Context & Ripple Effects

Gun detection vendors are repeating the playbook security contractors used when they marketed unproven facial recognition to US schools terrified of shootings — sell into fear first, validate later. VICE's reporting exposes how thin the foundation is: because no dataset of real active-shooter events exists, staff stage the scenarios themselves in their homes, which is why Fergal Gallagher's sources call the resulting systems flawed, racist, and already deployed into classrooms anyway.

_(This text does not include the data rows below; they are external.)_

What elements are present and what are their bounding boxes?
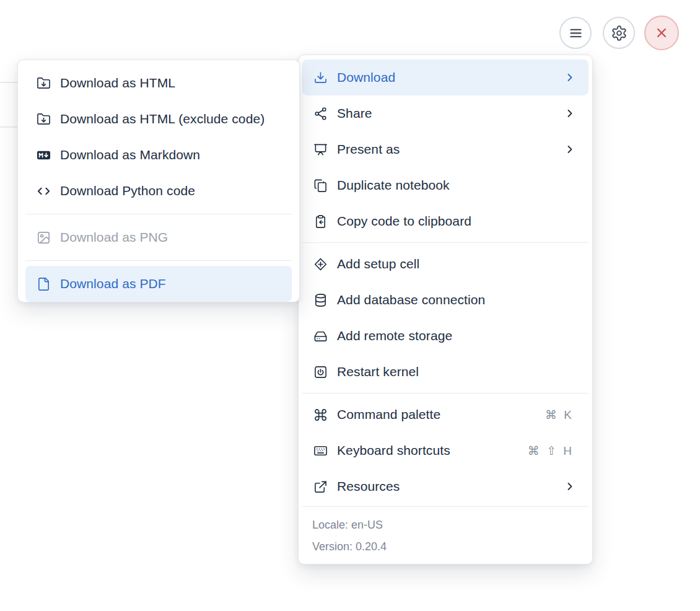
folder-download-icon [37, 112, 51, 126]
menu-item-label: Copy code to clipboard [337, 214, 471, 229]
menu-item-label: Download Python code [60, 183, 195, 198]
file-icon [37, 277, 51, 291]
database-icon [313, 293, 328, 307]
menu-divider [302, 242, 588, 243]
menu-item-label: Download as PNG [60, 230, 168, 245]
menu-item-share[interactable]: Share [302, 95, 588, 131]
menu-item-present-as[interactable]: Present as [302, 131, 588, 167]
menu-item-download[interactable]: Download [302, 59, 588, 95]
menu-item-label: Restart kernel [337, 364, 419, 379]
menu-item-label: Download as HTML [60, 76, 175, 90]
menu-item-restart-kernel[interactable]: Restart kernel [302, 354, 588, 390]
presentation-icon [313, 143, 328, 157]
menu-item-label: Share [337, 106, 372, 121]
settings-button[interactable] [603, 17, 635, 49]
diamond-plus-icon [313, 257, 328, 271]
image-icon [37, 231, 51, 245]
chevron-right-icon [564, 71, 576, 84]
locale-text: Locale: en-US [312, 514, 579, 536]
menu-divider [25, 260, 292, 261]
chevron-right-icon [564, 480, 576, 493]
menu-item-add-database-connection[interactable]: Add database connection [302, 282, 588, 318]
menu-item-download-as-html[interactable]: Download as HTML [25, 65, 292, 101]
menu-item-label: Download as PDF [60, 276, 166, 291]
download-icon [313, 71, 328, 85]
menu-item-download-as-pdf[interactable]: Download as PDF [25, 266, 292, 302]
menu-item-label: Duplicate notebook [337, 178, 450, 193]
menu-item-add-remote-storage[interactable]: Add remote storage [302, 318, 588, 354]
menu-divider [25, 214, 292, 214]
menu-item-label: Download as HTML (exclude code) [60, 112, 265, 126]
menu-item-download-as-html-exclude-code[interactable]: Download as HTML (exclude code) [25, 101, 292, 137]
menu-item-command-palette[interactable]: Command palette ⌘ K [302, 397, 588, 433]
download-submenu: Download as HTML Download as HTML (exclu… [17, 59, 300, 302]
menu-item-copy-code-to-clipboard[interactable]: Copy code to clipboard [302, 203, 588, 239]
copy-pages-icon [313, 178, 328, 193]
hamburger-icon [567, 25, 584, 42]
menu-item-download-as-png: Download as PNG [25, 219, 292, 255]
menu-item-duplicate-notebook[interactable]: Duplicate notebook [302, 167, 588, 203]
menu-item-label: Add database connection [337, 292, 485, 307]
clipboard-arrow-icon [313, 214, 328, 229]
menu-item-label: Download [337, 70, 395, 85]
shortcut-hint: ⌘ ⇧ H [528, 444, 574, 458]
menu-item-label: Add setup cell [337, 257, 419, 271]
external-link-icon [313, 480, 328, 494]
menu-item-label: Resources [337, 479, 400, 494]
menu-item-label: Add remote storage [337, 328, 452, 343]
notebook-actions-menu: Download Share Present as Duplicate note… [298, 55, 593, 565]
hamburger-menu-button[interactable] [559, 17, 592, 49]
menu-footer: Locale: en-US Version: 0.20.4 [302, 506, 588, 564]
power-square-icon [313, 365, 328, 379]
menu-divider [302, 393, 588, 393]
version-text: Version: 0.20.4 [312, 536, 579, 558]
chevron-right-icon [564, 143, 576, 156]
keyboard-icon [313, 444, 328, 458]
menu-item-label: Keyboard shortcuts [337, 443, 450, 458]
code-icon [37, 184, 51, 198]
menu-item-keyboard-shortcuts[interactable]: Keyboard shortcuts ⌘ ⇧ H [302, 433, 588, 468]
background-cell-border [0, 82, 18, 83]
menu-item-label: Command palette [337, 407, 440, 422]
menu-item-label: Present as [337, 142, 400, 157]
menu-item-download-as-markdown[interactable]: Download as Markdown [25, 137, 292, 173]
command-icon [313, 408, 328, 422]
shortcut-hint: ⌘ K [545, 408, 574, 422]
background-cell-border [0, 126, 18, 128]
menu-item-download-python-code[interactable]: Download Python code [25, 173, 292, 209]
menu-item-resources[interactable]: Resources [302, 468, 588, 504]
close-icon [654, 25, 670, 41]
menu-item-label: Download as Markdown [60, 147, 200, 162]
folder-download-icon [37, 76, 51, 90]
menu-item-add-setup-cell[interactable]: Add setup cell [302, 246, 588, 282]
gear-icon [611, 25, 628, 42]
hard-drive-icon [313, 329, 328, 343]
share-icon [313, 107, 328, 121]
markdown-icon [37, 148, 51, 162]
close-button[interactable] [644, 15, 679, 50]
chevron-right-icon [564, 107, 576, 120]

The ethicists' warning about police violence lands where policing itself is automating: some California and Georgia departments have started flying autonomous drones to track vehicles and people, raising the same civil-rights objections. And the legal reckoning has a template — defense lawyers are already challenging Cybercheck's accuracy in thousands of US cases, showing how contested AI outputs become once they enter official decisions.

First-order effects

  • Schools adopting these systems are relying on detectors whose training data is homemade staged footage, meaning every real-world alert rests on tests that never approximated an actual shooting.
  • The named ethicists' critique shifts immediate scrutiny onto vendors to document error rates before a flagged 'weapon' triggers any response — misclassification is now an officer-use-of-force question, not just a technical one.

Second-order effects

  • False positives funnel straight into policing: paired with the autonomous drones some departments now fly, an algorithmic detection can escalate to an armed response with little human verification in between.
  • The Cybercheck dynamic is positioned to repeat — once gun-detection logs enter school discipline or criminal cases, defense attorneys gain a new class of AI records to challenge for accuracy and reliability.

Third-order effects

  • The recurring pattern — safety-critical surveillance AI built on improvised or synthetic data and sold into schools and police before validation — points toward litigation-driven accountability rather than pre-deployment standards.
  • If improvised training data remains standard for weapons detection, procurement contracts rather than model quality become the de facto safety guarantee, pressuring regulators to demand provenance for training data in public-safety AI.

The trend: Safety-critical surveillance AI is reaching schools and police on improvised training data, leaving courts, not validators, to test what vendors never did.